1. La presente legge conformandosi agli articoli 48, 54 e 55 dello Statuto, ai
principi di cui alle leggi 8 giugno 1990, n. 142 e 15 marzo 1997, n. 59 ed
alla Carta europea dell'autonomia locale ratificata dalla legge 30 dicembre
1989, n. 439, con particolare riguardo al principio di sussidiarietà,
detta i criteri e disciplina il procedimento per la legislazione regionale
di riordino delle funzioni amministrative degli Enti del sistema delle
autonomie, nelle materie di cui all'articolo 117 della Costituzione, in
quelle delegate dallo Stato di cui all'articolo 118, comma 2 della
Costituzione ed in quelle conferite in attuazione della legge 15 marzo
1997, n. 59.
Art. 2 - Riordino delle
funzioni.
1. La Regione entro tredici mesi dall'entrata in vigore della
presente legge, e secondo i principi e i criteri in essa contenuti,
provvede alla attribuzione o delega agli Enti locali delle funzioni
amministrative regionali.
2. L'attribuzione e la delega avvengono secondo i seguenti principi:
a) concentrazione nell'ente locale della responsabilità gestionale,
organizzativa e finanziaria della funzione trasferita o delegata;
b) contestuale trasferimento all'ente locale delle risorse umane e
finanziarie necessarie all'esercizio delle funzioni attribuite o delegate,
da determinare con riferimento a parametri obiettivi.
3. Le leggi regionali di riordino delle funzioni amministrative
escludono, in coerenza con il ruolo di governo della Regione, una
configurazione di quest'ultima come centro ordinario di spesa.
4. Qualora non sia espressamente previsto da leggi o regolamenti,
nessun servizio, sovvenzione, contributo, sussidio, ausilio finanziario o
vantaggio economico di qualunque genere può essere reso direttamente
dalla Regione, ad eccezione degli interventi a carattere unitario o a
favore di enti locali e di organismi, associazioni e società a
rilevanza regionale, provinciale o sovracomunale.
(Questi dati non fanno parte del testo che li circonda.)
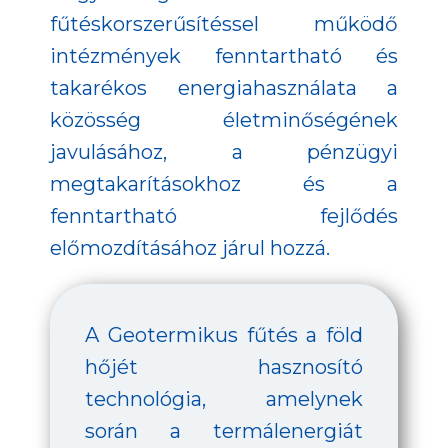
fűtéskorszerűsítéssel működő
intézmények fenntartható és
takarékos energiahasználata a
közösség életminőségének
javulásához, a pénzügyi
megtakarításokhoz és a
fenntartható fejlődés
előmozdításához járul hozzá.
A Geotermikus fűtés a föld
hőjét hasznosító
technológia, amelynek
során a termálenergiát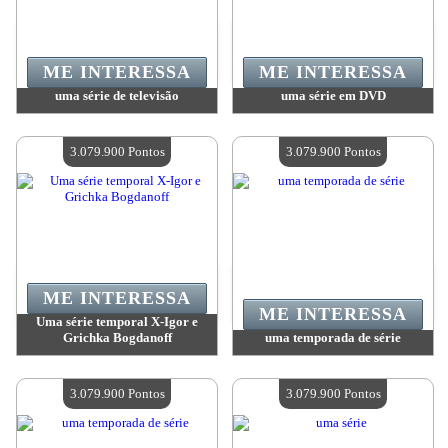
ME INTERESSA
ME INTERESSA
uma série de televisão
uma série em DVD
Valor:
3 079 900 Pontos
Valor:
3 079 900 Pontos
Quantidade disponível:
4
Quantidade disponível:
4
3.079.900 Pontos
3.079.900 Pontos
ME INTERESSA
ME INTERESSA
Uma série temporal X-Igor e
Grichka Bogdanoff
uma temporada de série
Valor:
3 079 900 Pontos
Valor:
3 079 900 Pontos
Quantidade disponível:
4
Quantidade disponível:
4
3.079.900 Pontos
3.079.900 Pontos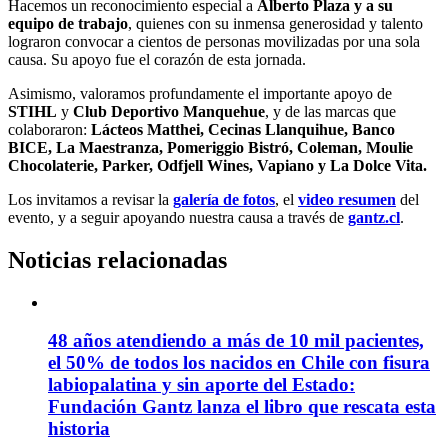
Hacemos un reconocimiento especial a
Alberto Plaza y a su
equipo de trabajo
, quienes con su inmensa generosidad y talento
lograron convocar a cientos de personas movilizadas por una sola
causa. Su apoyo fue el corazón de esta jornada.
Asimismo, valoramos profundamente el importante apoyo de
STIHL
y
Club Deportivo Manquehue
, y de las marcas que
colaboraron:
Lácteos Matthei, Cecinas Llanquihue, Banco
BICE, La Maestranza, Pomeriggio Bistró, Coleman, Moulie
Chocolaterie, Parker, Odfjell Wines, Vapiano y La Dolce Vita.
Los invitamos a revisar la
galería de fotos
, el
video resumen
del
evento, y a seguir apoyando nuestra causa a través de
gantz.cl
.
Noticias relacionadas
48 años atendiendo a más de 10 mil pacientes,
el 50% de todos los nacidos en Chile con fisura
labiopalatina y sin aporte del Estado:
Fundación Gantz lanza el libro que rescata esta
historia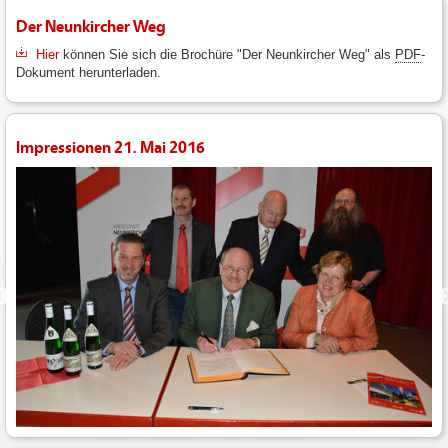
Der Neunkircher Weg
Hier
können Sie sich die Brochüre "Der Neunkircher Weg" als
PDF
-
Dokument herunterladen.
Impressionen 21. Mai 2016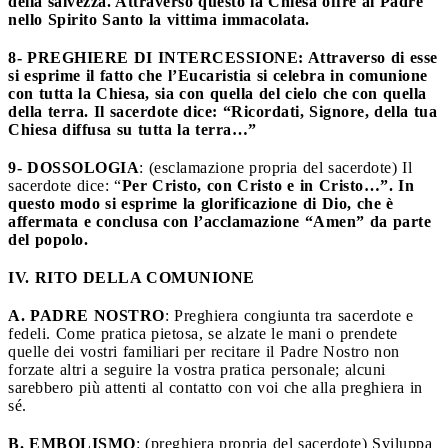
della salvezza. Attraverso questo la Chiesa offre al Padre
nello Spirito Santo la vittima immacolata.
8- PREGHIERE DI INTERCESSIONE
: Attraverso di esse
si esprime il fatto che l’Eucaristia si celebra in comunione
con tutta la Chiesa, sia con quella del cielo che con quella
della terra. Il sacerdote dice: “Ricordati, Signore, della tua
Chiesa diffusa su tutta la terra…”
9- DOSSOLOGIA
: (esclamazione propria del sacerdote) Il
sacerdote dice: “
Per Cristo, con Cristo e in Cristo…”. In
questo modo si esprime la glorificazione di Dio, che è
affermata e conclusa con l’acclamazione “Amen” da parte
del popolo.
IV. RITO DELLA COMUNIONE
A. PADRE NOSTRO
: Preghiera congiunta tra sacerdote e
fedeli. Come pratica pietosa, se alzate le mani o prendete
quelle dei vostri familiari per recitare il Padre Nostro non
forzate altri a seguire la vostra pratica personale; alcuni
sarebbero più attenti al contatto con voi che alla preghiera in
sé.
B. EMBOLISMO
: (preghiera propria del sacerdote) Sviluppa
5. Gli Enti locali esercitano le funzioni attribuite o delegate
secondo i criteri della presente legge, in pienezza di autonomia con i
limiti derivanti dalla legge regionale di cui all' articolo 7.
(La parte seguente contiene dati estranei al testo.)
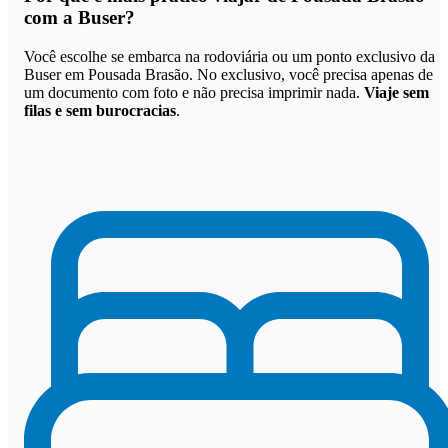
com a Buser
?
Você escolhe se embarca na rodoviária ou um ponto exclusivo da
Buser em Pousada Brasão. No exclusivo, você precisa apenas de
um documento com foto e não precisa imprimir nada.
Viaje sem
filas e sem burocracias
.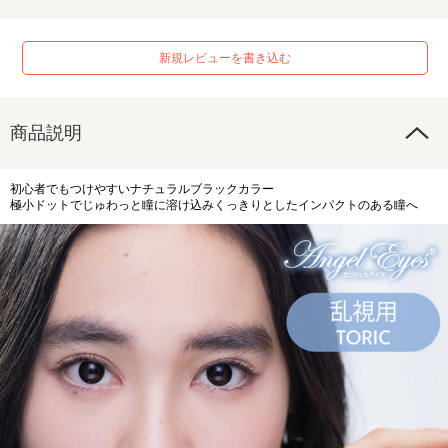
新規レビューを書き込む
商品説明
初心者でもつけやすいナチュラルブラックカラー
極小ドットでじゅわっと瞳に溶け込みくっきりとしたインパクトのある瞳へ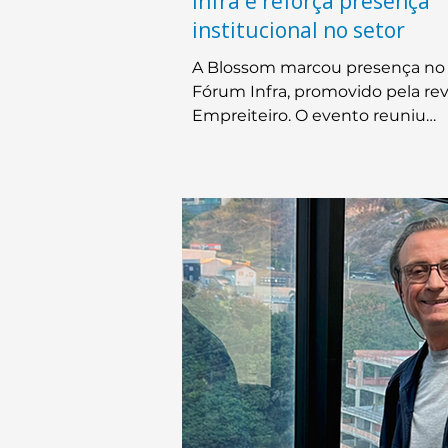
Infra e reforça presença
institucional no setor
A Blossom marcou presença no
Fórum Infra, promovido pela rev
Empreiteiro. O evento reuniu
concessionárias, autoridades púb
especialistas e líderes empresari
para discutir investimentos e os
rumos da infraestrutura naciona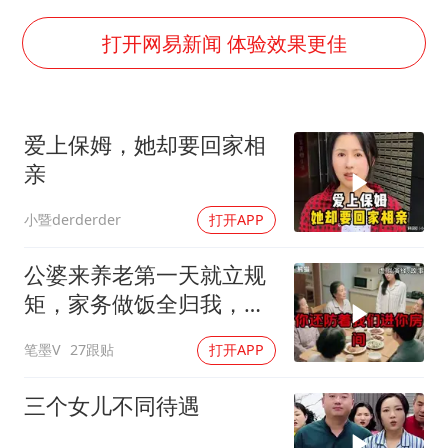
以军士兵把枪口对准中国记者
打开网易新闻 体验效果更佳
于东来直播和胖东来核心团队开会
2025年小学教师减少13.19万
泰国：高度重视中国游客旅游体验
爱上保姆，她却要回家相
王艺迪无缘横滨赛决赛
亲
上海大部迎大暴雨
小暨derderder
打开APP
构建更高水平的全民健身公共服务体系
公婆来养老第一天就立规
矩，家务做饭全归我，老
公点头，我一句话令全桌
笔墨V
27跟贴
打开APP
寂静
三个女儿不同待遇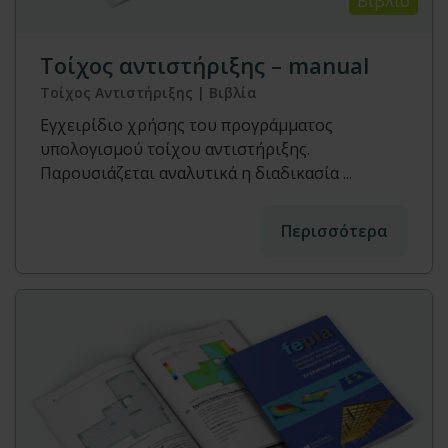
Βιβλίο
Τοίχος αντιστήριξης – manual
Τοίχος Αντιστήριξης | Βιβλία
Εγχειρίδιο χρήσης του προγράμματος
υπολογισμού τοίχου αντιστήριξης.
Παρουσιάζεται αναλυτικά η διαδικασία ...
Περισσότερα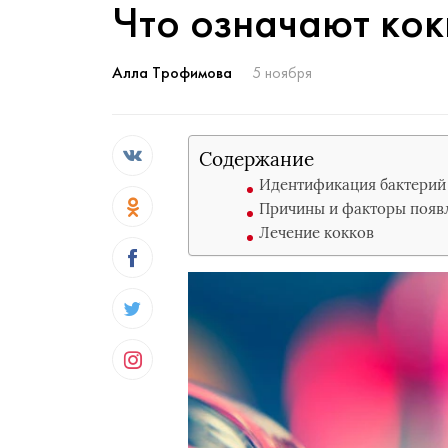
Что означают кок
Алла Трофимова
5 ноября
Содержание
Идентификация бактерий 
Причины и факторы появ
Лечение кокков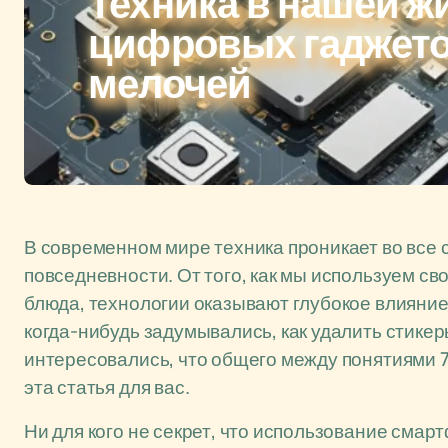
Техника в нашей жи
цифровых гаджето
мелочей
В современном мире техника проникает во все
повседневности. От того, как мы используем св
блюда, технологии оказывают глубокое влияни
когда-нибудь задумывались, как удалить стикер
интересовались, что общего между понятиями 7
эта статья для вас.
Ни для кого не секрет, что использование сма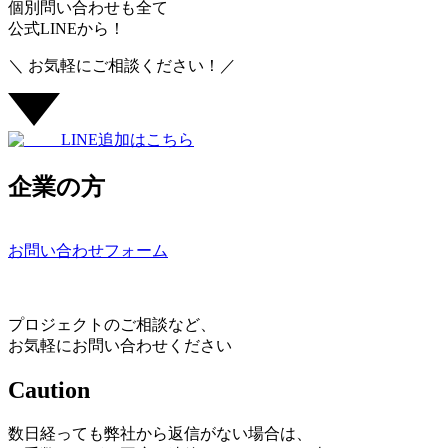
個別問い合わせも全て
公式LINEから！
＼ お気軽にご相談ください！／
LINE追加はこちら
企業の方
お問い合わせフォーム
プロジェクトのご相談など、
お気軽にお問い合わせください
Caution
数日経っても弊社から返信がない場合は、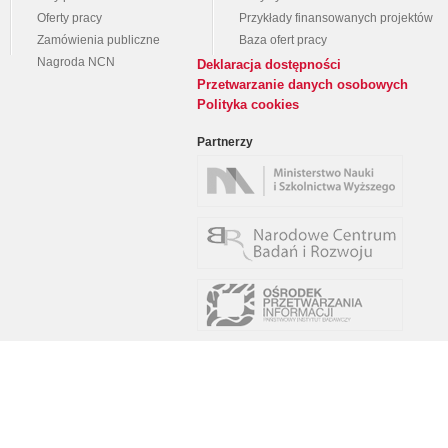
Oferty pracy
Przykłady finansowanych projektów
Zamówienia publiczne
Baza ofert pracy
Nagroda NCN
Deklaracja dostępności
Przetwarzanie danych osobowych
Polityka cookies
Partnerzy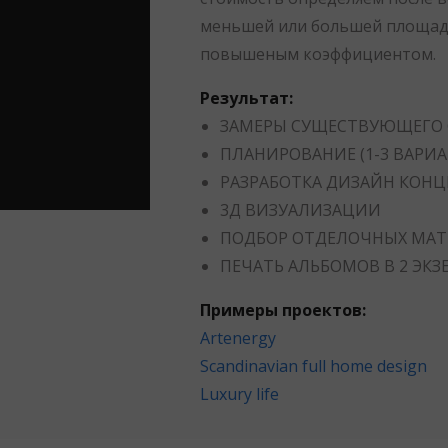
меньшей или большей площад
повышеным коэффициентом.
Результат:
ЗАМЕРЫ СУЩЕСТВУЮЩЕГО
ПЛАНИРОВАНИЕ (1-3 ВАРИА
РАЗРАБОТКА ДИЗАЙН КОН
3Д ВИЗУАЛИЗАЦИИ
ПОДБОР ОТДЕЛОЧНЫХ МАТ
ПЕЧАТЬ АЛЬБОМОВ В 2 ЭК
Примеры проектов:
Artenergy
Scandinavian full home design
Luxury life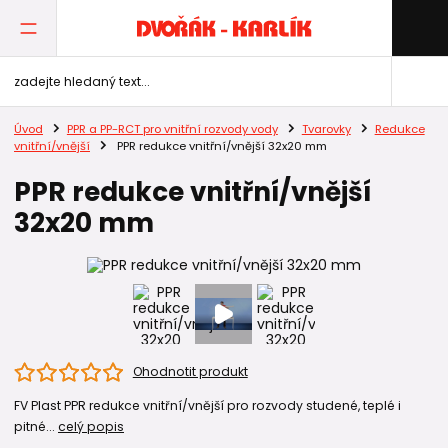
Úvod
PPR a PP-RCT pro vnitřní rozvody vody
Tvarovky
Redukce
vnitřní/vnější
PPR redukce vnitřní/vnější 32x20 mm
PPR redukce vnitřní/vnější
32x20 mm
Ohodnotit produkt
FV Plast PPR redukce vnitřní/vnější pro rozvody studené, teplé i
pitné...
celý popis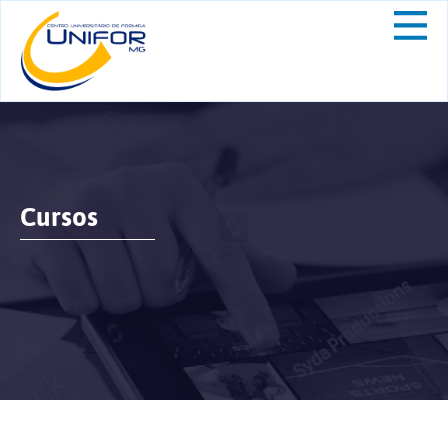
Cursos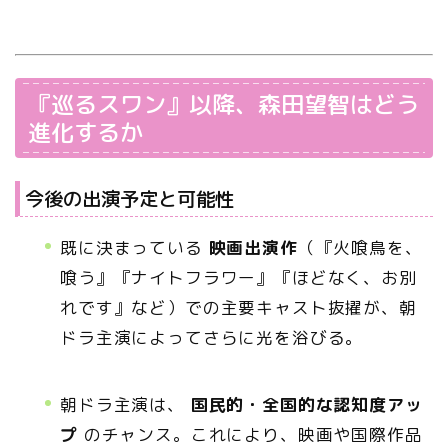
『巡るスワン』以降、森田望智はどう
進化するか
今後の出演予定と可能性
既に決まっている
映画出演作
（『火喰鳥を、
喰う』『ナイトフラワー』『ほどなく、お別
れです』など）での主要キャスト抜擢が、朝
ドラ主演によってさらに光を浴びる。
朝ドラ主演は、
国民的・全国的な認知度アッ
プ
のチャンス。これにより、映画や国際作品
Art. 3 - Funzioni amministrative
della Regione.
1. La Regione esercita funzioni di
programmazione, di vigilanza, di indirizzo e di coordinamento.
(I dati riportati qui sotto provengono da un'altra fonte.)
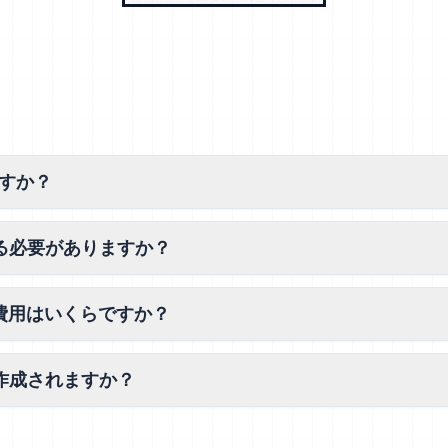
）
ますか？
る必要がありますか？
の費用はいくらですか？
作成されますか？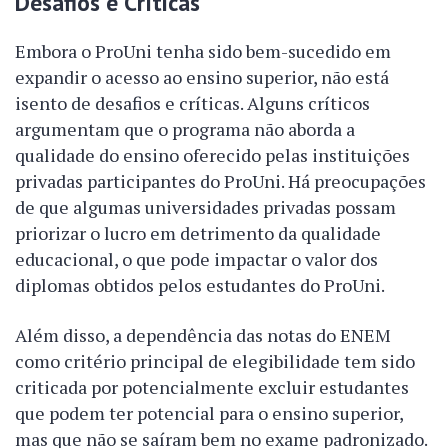
Desafios e Críticas
Embora o ProUni tenha sido bem-sucedido em
expandir o acesso ao ensino superior, não está
isento de desafios e críticas. Alguns críticos
argumentam que o programa não aborda a
qualidade do ensino oferecido pelas instituições
privadas participantes do ProUni. Há preocupações
de que algumas universidades privadas possam
priorizar o lucro em detrimento da qualidade
educacional, o que pode impactar o valor dos
diplomas obtidos pelos estudantes do ProUni.
Além disso, a dependência das notas do ENEM
como critério principal de elegibilidade tem sido
criticada por potencialmente excluir estudantes
que podem ter potencial para o ensino superior,
mas que não se saíram bem no exame padronizado.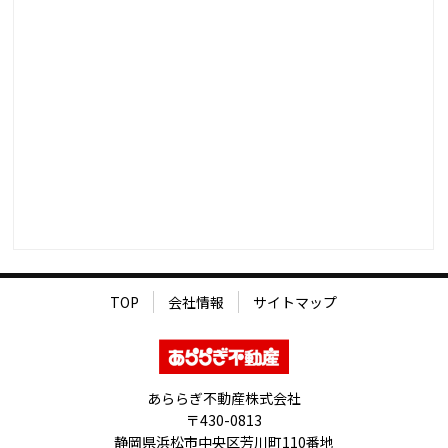
TOP
会社情報
サイトマップ
あららぎ不動産株式会社
〒430-0813
静岡県浜松市中央区芳川町110番地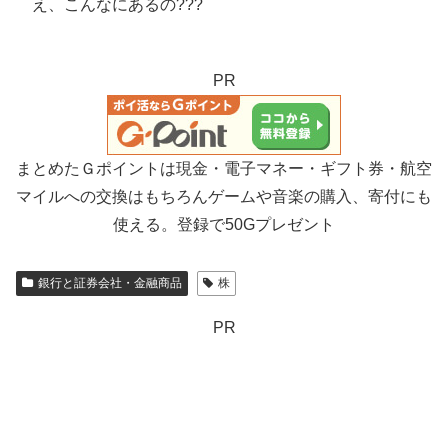
え、こんなにあるの???
PR
まとめたＧポイントは現金・電子マネー・ギフト券・航空
マイルへの交換はもちろんゲームや音楽の購入、寄付にも
使える。登録で50Gプレゼント
銀行と証券会社・金融商品
株
PR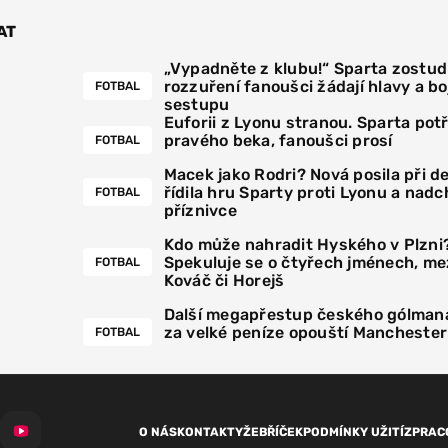
AT
„Vypadněte z klubu!“ Sparta zostudi
rozzuření fanoušci žádají hlavy a boj
FOTBAL
sestupu
Euforii z Lyonu stranou. Sparta pot
pravého beka, fanoušci prosí
FOTBAL
Macek jako Rodri? Nová posila při 
řídila hru Sparty proti Lyonu a nadc
FOTBAL
příznivce
Kdo může nahradit Hyského v Plzni
Spekuluje se o čtyřech jménech, mez
FOTBAL
Kováč či Horejš
Další megapřestup českého gólmana
za velké peníze opouští Manchester
FOTBAL
O NÁS
KONTAKTY
ŽEBŘÍČEK
PODMÍNKY UŽITÍ
ZPRAC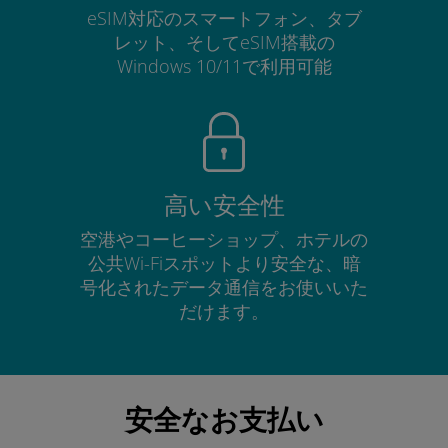
eSIM対応のスマートフォン、タブ
レット、そしてeSIM搭載の
Windows 10/11で利用可能
高い安全性
空港やコーヒーショップ、ホテルの
公共Wi-Fiスポットより安全な、暗
号化されたデータ通信をお使いいた
だけます。
安全なお支払い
2. La Regione esercita, inoltre, le sole funzioni amministrative
corrispondenti a specifici interessi di carattere unitario tassativamente
individuate dalla legge.
Art. 4 - Funzioni amministrative
delle Province.
1. La Provincia, Ente locale intermedio tra Comune e Regione,
esercita le funzioni amministrative di programmazione nella generalità
delle materie e delle competenze proprie, attribuite o delegate.
2. Le Province esercitano, inoltre, in riferimento agli interessi
provinciali funzioni amministrative di tipo gestionale nelle materie di cui
all'articolo 14 della legge 8 giugno 1990, n. 142.
Art. 5 - Funzioni amministrative
dei Comuni.
1. Il Comune esercita, secondo i criteri della presente legge, la
generalità delle funzioni amministrative di tipo gestionale.
2. Le leggi regionali di riordino delle funzioni individuano le
modalità di esercizio delle funzioni attribuite o delegate ai Comuni
nel rispetto dei principi di autonomia dell'ente, di economicità, di
efficienza e di efficacia.
3. Le leggi regionali di cui al comma 2 possono stabilire per
particolari materie che le funzioni amministrative attribuite o delegate
siano esercitate dai Comuni che raggiungono una determinata dimensione
demografica e che negli altri Comuni le funzioni suddette siano esercitate
in forma associata.
Art. 6 - Decentramento
amministrativo di funzioni della Regione e avvalimento di uffici di Enti
locali.
1. L'esercizio di funzioni amministrative riservate alla competenza
regionale può essere decentrato, in via amministrativa, ad Enti
locali, nei casi in cui se ne ravvisi la concreta opportunità.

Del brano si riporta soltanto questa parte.